Atherosclerosis in Hypothyroidism. As pointed out earlier, lack of thyroid hormone increases the quantity of blood cholesterol because of altered fat and cholesterol metabolism and diminished liver excretion of cholesterol in the bile. The increase in blood cholesterol is usually associated with increased atherosclerosis. Therefore, many hypothyroid patients, particularly those with myxedema, develop atherosclerosis, which in turn results in peripheral vascular disease, deafness, and coronary artery disease with consequent early death.
Diagnostic Tests in Hypothyroidism: The tests already described for diagnosis of hyperthyroidism give opposite results in hypothyroidism. The free thyroxine in the blood is low. The basal metabolic rate in myxedema ranges between -30 and -50. And the secretion of TSH by the anterior pituitary when a test dose of TRH is administered is usually greatly increased (except in those rare instances of hypothyroidism caused by depressed response of the pituitary gland to TRH).

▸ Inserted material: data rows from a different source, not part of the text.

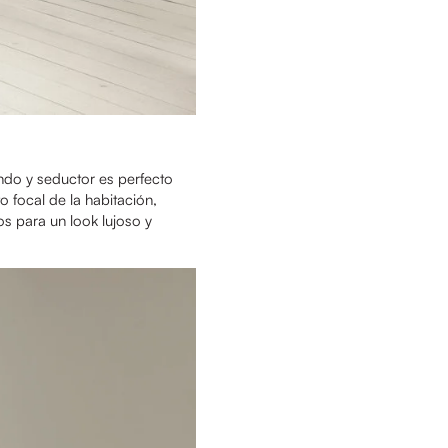
ndo y seductor es perfecto
 focal de la habitación,
s para un look lujoso y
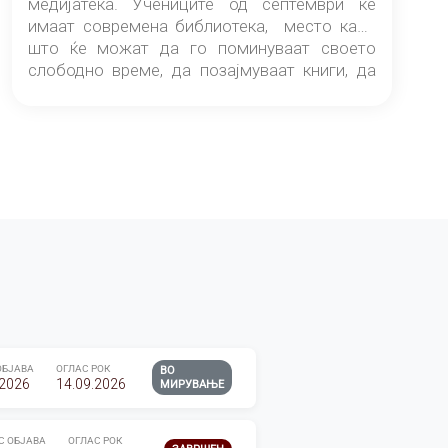
медијатека. Учениците од септември ќе
имаат современа библиотека, место каде
што ќе можат да го поминуваат своето
слободно време, да позајмуваат книги, да
читаат и да разменуваат идеи.
ОБЈАВА
ОГЛАС РОК
ВО
.2026
14.09.2026
МИРУВАЊЕ
С ОБЈАВА
ОГЛАС РОК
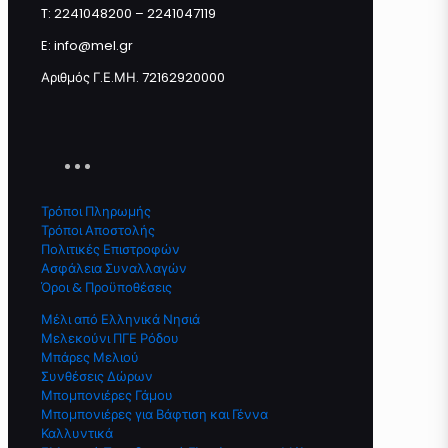
T: 2241048200 – 2241047119
E: info@mel.gr
Αριθμός Γ.Ε.ΜΗ. 72162920000
Τρόποι Πληρωμής
Τρόποι Αποστολής
Πολιτικές Επιστροφών
Ασφάλεια Συναλλαγών
Όροι & Προϋποθέσεις
Μέλι από Ελληνικά Νησιά
Μελεκούνι ΠΓΕ Ρόδου
Μπάρες Μελιού
Συνθέσεις Δώρων
Μπομπονιέρες Γάμου
Μπομπονιέρες για Βάφτιση και Γέννα
Καλλυντικά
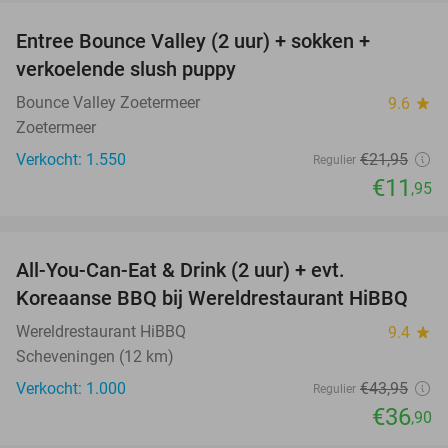
Entree Bounce Valley (2 uur) + sokken +
46%
verkoelende slush puppy
Bounce Valley Zoetermeer
9.6
star
Zoetermeer
Verkocht: 1.550
€21
,95
Regulier
€11
,95
favorite_border
All-You-Can-Eat & Drink (2 uur) + evt.
16%
Koreaanse BBQ bij Wereldrestaurant HiBBQ
Wereldrestaurant HiBBQ
9.4
star
Scheveningen (12 km)
Verkocht: 1.000
€43
,95
Regulier
€36
,90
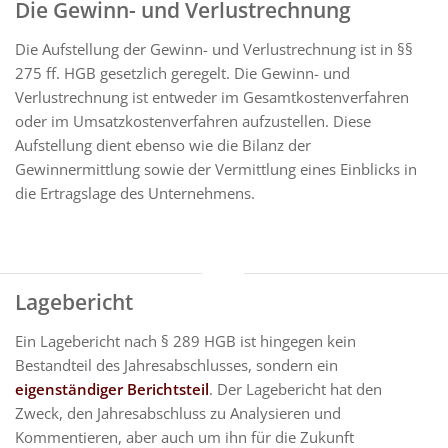
Die Gewinn- und Verlustrechnung
Die Aufstellung der Gewinn- und Verlustrechnung ist in §§
275 ff. HGB gesetzlich geregelt. Die Gewinn- und
Verlustrechnung ist entweder im Gesamtkostenverfahren
oder im Umsatzkostenverfahren aufzustellen. Diese
Aufstellung dient ebenso wie die Bilanz der
Gewinnermittlung sowie der Vermittlung eines Einblicks in
die Ertragslage des Unternehmens.
Lagebericht
Ein Lagebericht nach § 289 HGB ist hingegen kein
Bestandteil des Jahresabschlusses, sondern ein
eigenständiger Berichtsteil
. Der Lagebericht hat den
Zweck, den Jahresabschluss zu Analysieren und
Kommentieren, aber auch um ihn für die Zukunft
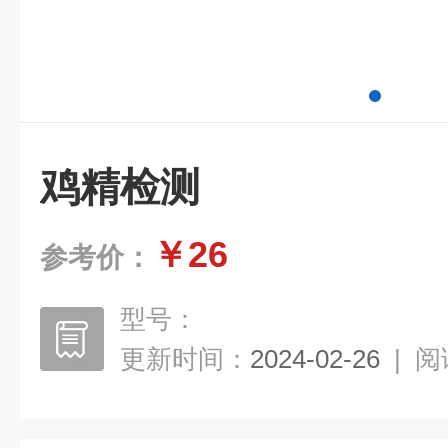
鸡精检测
￥26
参考价：
型号：
更新时间：
2024-02-26
|
阅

Treatment of Hypothyroidism. Figure 76–4 shows the effect of thyroxine on the basal metabolic rate, demonstrating that the hormone normally has a duration of action of more than 1 month. Consequently, it is easy to maintain a steady level of thyroid hormone activity in the body by daily oral ingestion of a tablet or more containing thyroxine. Furthermore, proper treatment of the hypothyroid patient results in such complete normality that formerly myxedematous patients have lived into their 90s after treatment for more than 50 years.
Cretinism
Cretinism is caused by extreme hypothyroidism during fetal life, infancy, or childhood. This condition is characterized especially by failure of body growth and by mental retardation. It results from congenital lack of a thyroid gland (congenital cretinism), from failure of the thyroid gland to produce thyroid hormone because of a genetic defect of the gland, or from iodine lack in the diet (endemic cretinism). The severity of endemic cretinism varies greatly, depending on the amount of iodine in the diet, and whole populaces of an endemic geographic iodine-deficient soil area have been known to have cretinoid tendencies. A neonate without a thyroid gland may have normal appearance and function because it was supplied with some (but usually not enough) thyroid hormone by the mother while in utero, but a few weeks after birth, the neonate’s movements become sluggish and both physical and mental growth begin to be greatly retarded. Treatment of the neonate with cretinism at any time with adequate iodine or thyroxine usually causes normal return of physical growth, but unless the cretinism is treated within a few weeks after birth, mental growth remains permanently retarded.This results from retardation of the growth, branching, and myelination of the neuronal cells of the central nervous system at this critical time in the normal development of the mental powers. Skeletal growth in the child with cretinism is characteristically more inhibited than is soft tissue growth. As a result of this disproportionate rate of growth, the soft tissues are likely to enlarge excessively, giving the child with cretinism an obese, stocky, and short appearance. Occasionally the tongue becomes so large in relation to the skeletal growth that it obstructs swallowing and breathing, inducing a characteristic guttural breathing that sometimes chokes the child.